*Required work:* After finding the line with "Adventskalender 2019" in the entries below, retype exactly each line from there through the line with "Johannes Brahms", including that final line.

Stored data entries
........

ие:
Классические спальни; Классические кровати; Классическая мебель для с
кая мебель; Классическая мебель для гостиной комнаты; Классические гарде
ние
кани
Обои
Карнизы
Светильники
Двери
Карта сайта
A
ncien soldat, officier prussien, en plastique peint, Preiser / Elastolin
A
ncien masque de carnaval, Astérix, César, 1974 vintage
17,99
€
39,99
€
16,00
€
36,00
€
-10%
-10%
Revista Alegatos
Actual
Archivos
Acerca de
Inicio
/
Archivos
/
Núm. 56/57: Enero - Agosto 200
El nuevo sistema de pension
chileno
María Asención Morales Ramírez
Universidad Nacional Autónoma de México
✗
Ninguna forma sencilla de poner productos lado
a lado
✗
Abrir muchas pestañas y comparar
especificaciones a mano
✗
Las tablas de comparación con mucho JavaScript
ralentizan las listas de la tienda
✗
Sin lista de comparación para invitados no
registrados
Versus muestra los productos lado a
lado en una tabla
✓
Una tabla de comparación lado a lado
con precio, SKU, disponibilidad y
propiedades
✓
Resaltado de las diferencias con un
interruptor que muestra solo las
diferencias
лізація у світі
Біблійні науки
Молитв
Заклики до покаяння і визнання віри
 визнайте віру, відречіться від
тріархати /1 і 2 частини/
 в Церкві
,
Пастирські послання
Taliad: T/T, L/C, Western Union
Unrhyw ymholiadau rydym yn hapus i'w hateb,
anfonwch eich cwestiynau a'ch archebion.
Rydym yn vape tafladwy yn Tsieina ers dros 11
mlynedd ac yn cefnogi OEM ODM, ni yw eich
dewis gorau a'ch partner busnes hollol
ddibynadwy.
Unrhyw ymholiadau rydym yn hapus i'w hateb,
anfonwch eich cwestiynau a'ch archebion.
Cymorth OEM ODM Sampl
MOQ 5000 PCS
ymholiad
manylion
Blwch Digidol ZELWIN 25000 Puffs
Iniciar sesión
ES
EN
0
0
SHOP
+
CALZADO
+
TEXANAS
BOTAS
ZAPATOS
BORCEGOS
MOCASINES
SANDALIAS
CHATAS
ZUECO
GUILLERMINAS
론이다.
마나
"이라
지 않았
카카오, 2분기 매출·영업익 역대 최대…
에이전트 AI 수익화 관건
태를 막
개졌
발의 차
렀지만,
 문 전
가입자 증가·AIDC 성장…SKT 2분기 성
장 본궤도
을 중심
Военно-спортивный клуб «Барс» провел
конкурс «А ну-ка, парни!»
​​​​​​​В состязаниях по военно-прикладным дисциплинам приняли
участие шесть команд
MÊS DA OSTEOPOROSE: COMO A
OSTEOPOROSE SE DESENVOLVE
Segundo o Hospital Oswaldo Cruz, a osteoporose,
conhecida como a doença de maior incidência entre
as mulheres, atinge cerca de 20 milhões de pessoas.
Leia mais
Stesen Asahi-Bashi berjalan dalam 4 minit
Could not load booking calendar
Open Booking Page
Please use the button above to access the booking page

........

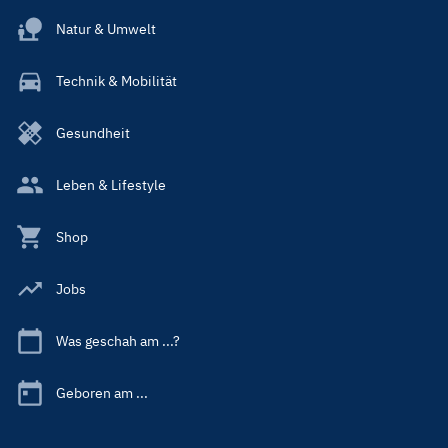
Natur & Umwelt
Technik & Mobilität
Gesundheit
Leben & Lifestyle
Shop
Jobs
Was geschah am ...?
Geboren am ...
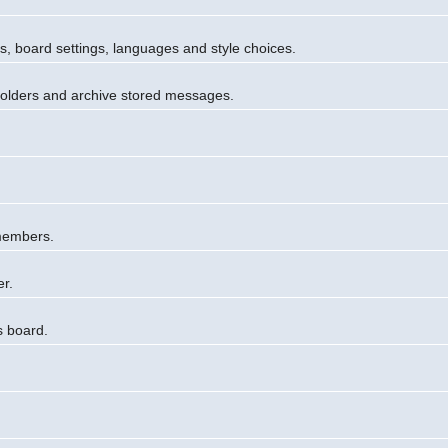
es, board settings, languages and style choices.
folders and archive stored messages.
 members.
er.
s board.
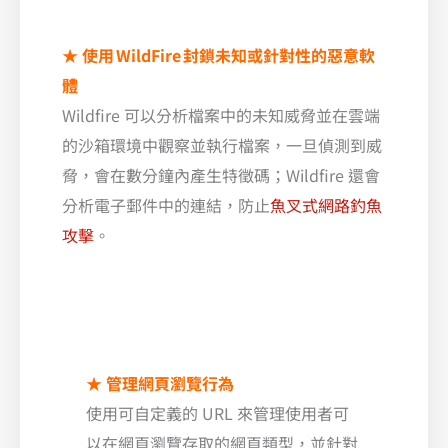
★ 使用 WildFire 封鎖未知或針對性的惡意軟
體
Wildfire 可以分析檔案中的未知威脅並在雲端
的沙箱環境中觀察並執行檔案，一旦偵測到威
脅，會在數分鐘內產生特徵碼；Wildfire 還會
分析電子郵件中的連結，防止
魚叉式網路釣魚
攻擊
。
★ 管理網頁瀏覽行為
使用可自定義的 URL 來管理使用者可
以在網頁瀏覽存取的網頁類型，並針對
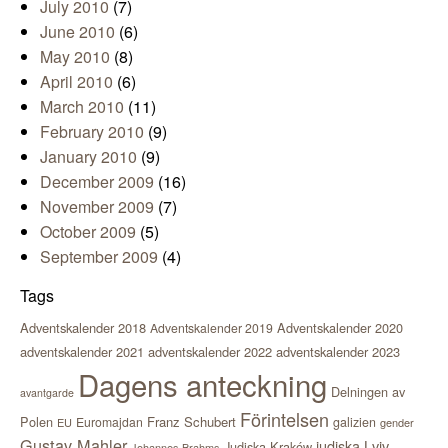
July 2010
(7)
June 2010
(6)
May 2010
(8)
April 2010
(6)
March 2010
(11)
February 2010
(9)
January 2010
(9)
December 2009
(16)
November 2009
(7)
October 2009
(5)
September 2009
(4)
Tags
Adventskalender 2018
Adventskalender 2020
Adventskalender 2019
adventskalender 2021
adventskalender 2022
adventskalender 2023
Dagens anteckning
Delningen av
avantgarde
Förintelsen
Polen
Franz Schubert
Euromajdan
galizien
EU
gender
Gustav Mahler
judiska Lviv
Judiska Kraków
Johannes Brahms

........

*Answer area:*
Adventskalender 2019
adventskalender 2021
adventskalender 2022
adventskalender 2023
Dagens anteckning
Delningen av
avantgarde
Förintelsen
Polen
Franz Schubert
Euromajdan
galizien
EU
gender
Gustav Mahler
judiska Lviv
Judiska Kraków
Johannes Brahms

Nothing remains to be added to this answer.